A Microsoft vice president this week confirmed that the company intends to continue its track record of shipping a new version of its Office System software every two to three years. That would place the release date for the new product suite, referred to within Microsoft as "Office 12," between October 2005 and October 2006, since the last version shipped in October 2003. But Chris Capossela, vice president of Microsoft's information worker product management group, said he isn't ready to discuss any specific dates.
"What I am ready to say is Office has had a fantastic 100 percent track record of shipping a new version every two to three years after the prior version," he said, "and I think the next version will be in that time frame too."
Capossela offered scant details about the new functionality expected to be in Office 12. But he noted that corporate customers have been asking for more help managing documents and other content.
Microsoft's main document management product is SharePoint Portal Server, which is part of the Office System. Capossela said the company wants "to raise the bar in what SharePoint does," but he sees a "great partner opportunity" for other software vendors to address gaps in functionality.
Another customer request Microsoft will try to tackle is to make it easier for mobile users to connect to company data, according to Capossela. He said users currently can't get to SharePoint Portal sites unless they "VPN in" to the corporation.
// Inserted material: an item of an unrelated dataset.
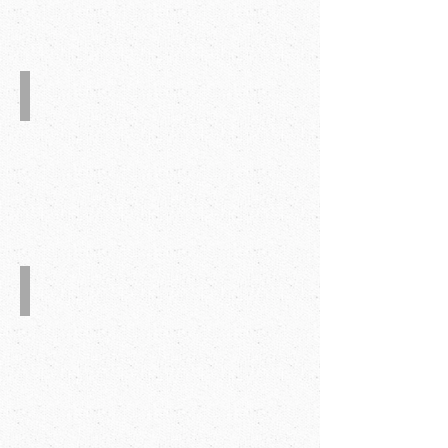
Glue Detection System
Barcode Detection System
Customers also have asked Microsoft for an easier way to route XML-based forms around their companies, he said. They also want to be able to reach users who don't have InfoPath software, an Office System 2003 product Microsoft launched to enable users to create XML-based forms and submit them to XML-enabled systems.
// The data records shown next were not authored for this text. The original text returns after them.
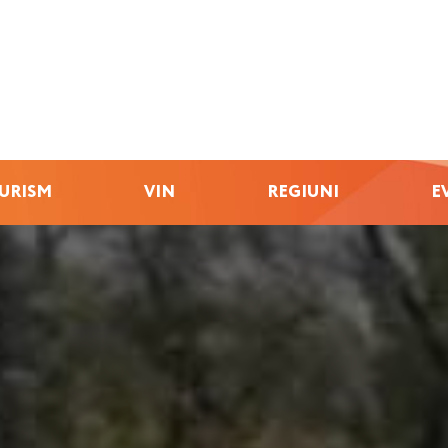
URISM
VIN
REGIUNI
E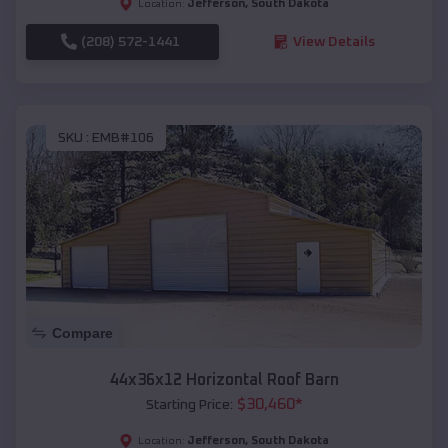
Jefferson
,
South Dakota
Location:
(208) 572-1441
View Details
SKU :
EMB#106
Compare
44x36x12 Horizontal Roof Barn
$
30,460
*
Starting Price:
Jefferson
,
South Dakota
Location: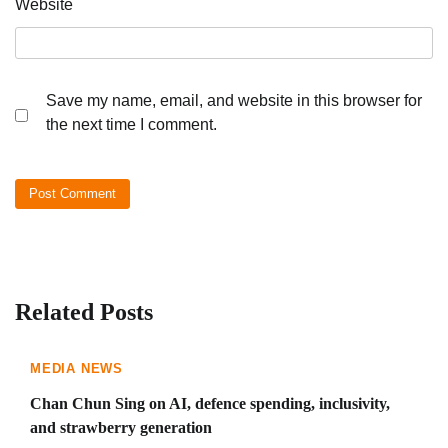
Website
Save my name, email, and website in this browser for
the next time I comment.
Related Posts
MEDIA NEWS
Chan Chun Sing on AI, defence spending, inclusivity,
and strawberry generation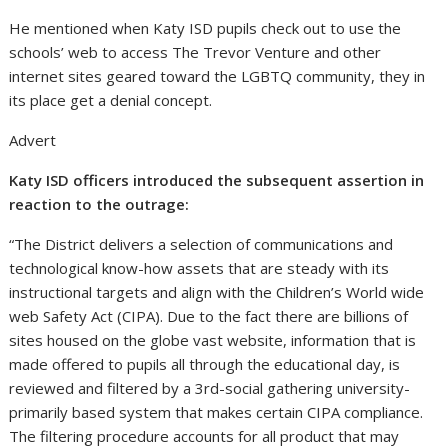
He mentioned when Katy ISD pupils check out to use the
schools’ web to access The Trevor Venture and other
internet sites geared toward the LGBTQ community, they in
its place get a denial concept.
Advert
Katy ISD officers introduced the subsequent assertion in
reaction to the outrage:
“The District delivers a selection of communications and
technological know-how assets that are steady with its
instructional targets and align with the Children’s World wide
web Safety Act (CIPA). Due to the fact there are billions of
sites housed on the globe vast website, information that is
made offered to pupils all through the educational day, is
reviewed and filtered by a 3rd-social gathering university-
primarily based system that makes certain CIPA compliance.
The filtering procedure accounts for all product that may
Speculation is mounting that Microsoft may add new server products to its Office System. But Capossela said the company has made no decisions on how the new functionality will be packaged.
"It is very much more just pouring gas onto that fire of what we're doing already with Office System," Capossela said. "So if someone says, 'Hey, is there going to be an Excel server? Is there going to be a Word server? Is there going to be a Visio server?' We literally don't know yet."
But Microsoft is pushing ahead on its vision of an Office System that includes desktop applications, server software and services designed to help teams collaborate. Capossella acknowledged that it has been a challenge to change users' perceptions of a product that has long been viewed in a different way.
"It's a big, new mission to turn from a productivity suite into this whole Office System, and so far, the sales, partner and deployment progress all look really promising," he said.
Mike Silver, an analyst at Gartner, said momentum among corporate users appears to be building for the Office 2003 desktop applications. A recent survey of 184 clients attending a Gartner conference showed that half of the clients' combined total of PCs are expected to be running Office 2003 by the end of next year, he said.
Silver added that he expects the new version of Office System to ship in the same time frame as the next major Windows release, code-named Longhorn -- "not before the second half of 2006."